客 「馬鹿、てめえが間抜けなこと言っているから俺の下駄がどこかへ行っちまった」
若旦那 「そこの柾の下駄をはいてらっしゃい」
客 「で、どうすんだい」
若旦那 「順々にはかせて、一番しまいは裸足(はだし)で帰します」
落語用語解説
湯屋(ゆや)
江戸時代の銭湯。庶民の社交場として重要な役割を果たし、男湯と女湯に分かれていた。
番台(ばんだい)
湯屋の入口にある高い台。男湯と女湯の両方が見渡せる位置にあり、湯屋の店員が座って料金を受け取る場所。
勘当(かんどう)
親が子どもとの縁を切ること。遊びが過ぎた若旦那が実家から追い出される設定はこの噺の導入部となる。
2号さん(にごうさん)
妾のこと。この噺では大会社の社長の愛人という設定で、若旦那の妄想の相手として登場する。
盃洗(はいせん)
酒宴で杯を洗う水を入れた器。この噺では若旦那が口移しで2号さんに水を飲ませる場面で登場する。
柾の下駄(まさのげた)
柾目の木で作った上等の下駄。オチで若旦那が客に履かせる下駄として登場する。
よくある質問(FAQ)
Q: オチの「順々にはかせて、一番しまいは裸足で帰します」の意味は?
A: 若旦那の一人芝居に夢中になった客たちの下駄が混乱してしまったため、とりあえず順番に下駄を履かせていき、最後に下駄が足りなくなった人は裸足で帰ってもらうという実用的かつ滑稽な解決策です。
Q: なぜ若旦那は番台に座りたがったのですか?
A: 番台は女湯が見渡せる位置にあるため、若旦那は女性を眺められると期待していました。しかし実際には女湯はガラガラで男湯が混んでいたため、あてが外れてしまいます。
Q: 若旦那の一人芝居はなぜ客を魅了したのですか?
A: 若旦那は大家の息子として芝居見物などの教養があり、2号さんとの恋愛劇を情感たっぷりに演じました。客たちは軽石で顔をこすって血だらけになるほど夢中になって見入っていました。
Q: 熊五郎はなぜ若旦那を湯屋で働かせたのですか?
A: 勘当された若旦那が熊五郎の家で何もしないで食っちゃ寝しているので、熊さんの女房が迷惑していました。熊さんは女房にせっつかれて若旦那の仕事を探し、湯屋奉公を勧めたのです。
Q: この噺の面白さはどこにありますか?
A: 現実逃避の手段として繰り広げられる一人芝居の滑稽さと、それに夢中になる客たち、そして最後の実用的でありながら絶妙なオチの組み合わせが面白さの核心です。
名演者による口演
五代目 古今亭志ん生
若旦那の一人芝居を情感たっぷりに演じ、客席も湯屋の客と一緒に引き込まれる名演で知られる。
八代目 桂文楽
2号さんとの恋愛劇の場面を格調高く演じながら、最後のオチで爆笑を誘った。
三代目 三遊亭金馬
若旦那の妄想と現実の落差をユーモラスに描き、湯屋の情景を生き生きと表現した。
関連する演目
同じく「若旦那」が主人公の古典落語


同じく「湯屋」が舞台の古典落語


同じく「妄想」がテーマの古典落語


この噺の魅力と現代への示唆
「湯屋番」の魅力は、勘当された若旦那が現実逃避として繰り広げる一人芝居の滑稽さにあります。女湯を期待して番台に座ったものの、ガラガラの女湯と混雑した男湯という現実を前に、妄想の世界に逃げ込む様子は、現代人にも共感できる部分があるでしょう。

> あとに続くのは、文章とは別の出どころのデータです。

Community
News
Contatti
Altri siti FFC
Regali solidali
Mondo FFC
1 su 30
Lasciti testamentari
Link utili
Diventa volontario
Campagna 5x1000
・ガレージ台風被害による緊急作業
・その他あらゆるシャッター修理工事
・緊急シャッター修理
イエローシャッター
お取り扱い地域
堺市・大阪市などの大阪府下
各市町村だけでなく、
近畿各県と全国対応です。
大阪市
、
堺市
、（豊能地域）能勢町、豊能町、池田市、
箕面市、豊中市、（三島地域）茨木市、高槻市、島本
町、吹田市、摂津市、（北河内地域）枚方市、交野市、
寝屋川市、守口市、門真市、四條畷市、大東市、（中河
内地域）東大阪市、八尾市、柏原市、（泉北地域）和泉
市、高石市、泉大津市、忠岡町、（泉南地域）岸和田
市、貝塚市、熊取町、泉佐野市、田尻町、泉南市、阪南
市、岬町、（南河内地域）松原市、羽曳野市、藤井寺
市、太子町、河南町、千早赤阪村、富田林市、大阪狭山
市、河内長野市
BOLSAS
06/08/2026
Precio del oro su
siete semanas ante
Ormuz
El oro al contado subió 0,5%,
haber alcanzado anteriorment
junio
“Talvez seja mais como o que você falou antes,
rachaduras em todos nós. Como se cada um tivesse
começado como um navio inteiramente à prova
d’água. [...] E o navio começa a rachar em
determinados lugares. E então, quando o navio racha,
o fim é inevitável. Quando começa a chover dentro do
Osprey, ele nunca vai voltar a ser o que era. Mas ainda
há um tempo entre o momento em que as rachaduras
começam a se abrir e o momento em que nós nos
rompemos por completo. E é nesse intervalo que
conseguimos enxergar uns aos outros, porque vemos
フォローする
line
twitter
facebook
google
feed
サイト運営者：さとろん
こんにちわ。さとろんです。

若旦那の一人芝居は、大会社の社長の2号さんに見初められ、恋愛劇が展開するという都合の良い妄想ですが、その情感たっぷりの演技に客まで引き込まれてしまうところが面白いポイントです。軽石で顔をこすって血だらけになるほど夢中になるという描写は、現代のドラマや映画に夢中になる視聴者の姿にも通じます。

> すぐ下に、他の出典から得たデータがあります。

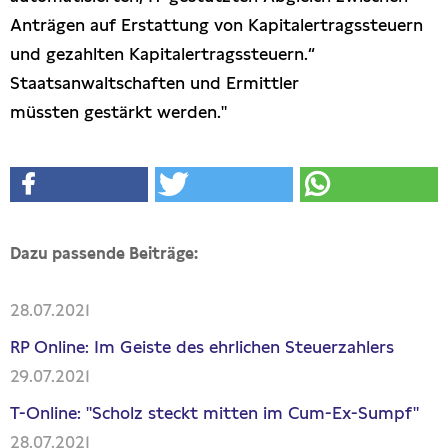
Anträgen auf Erstattung von Kapitalertragssteuern
und gezahlten Kapitalertragssteuern.“
Staatsanwaltschaften und Ermittler
müssten gestärkt werden."
Dazu passende Beiträge:
28.07.2021
RP Online: Im Geiste des ehrlichen Steuerzahlers
29.07.2021
T-Online: "Scholz steckt mitten im Cum-Ex-Sumpf"
28.07.2021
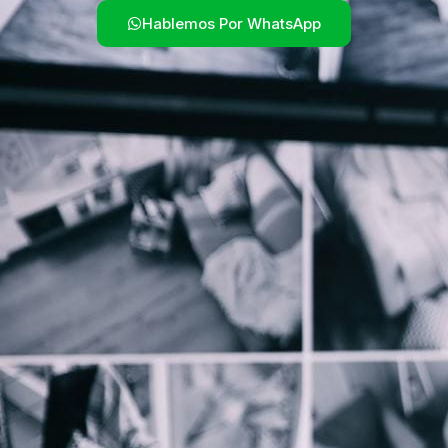
Hablemos Por WhatsApp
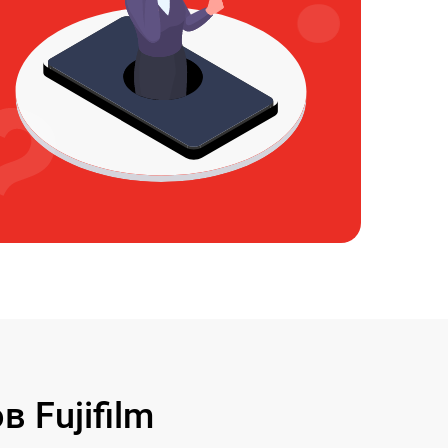
 Fujifilm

銭湯文化が薄れた現代では、番台という存在自体が懐かしいものになりつつありますが、この噺は湯屋文化への郷愁と人間の妄想癖への共感で今も愛され続けています。落語会で「湯屋番」がかかった際には、若旦那の一人芝居の演じ分けと、最後の絶妙なオチに注目してみてください。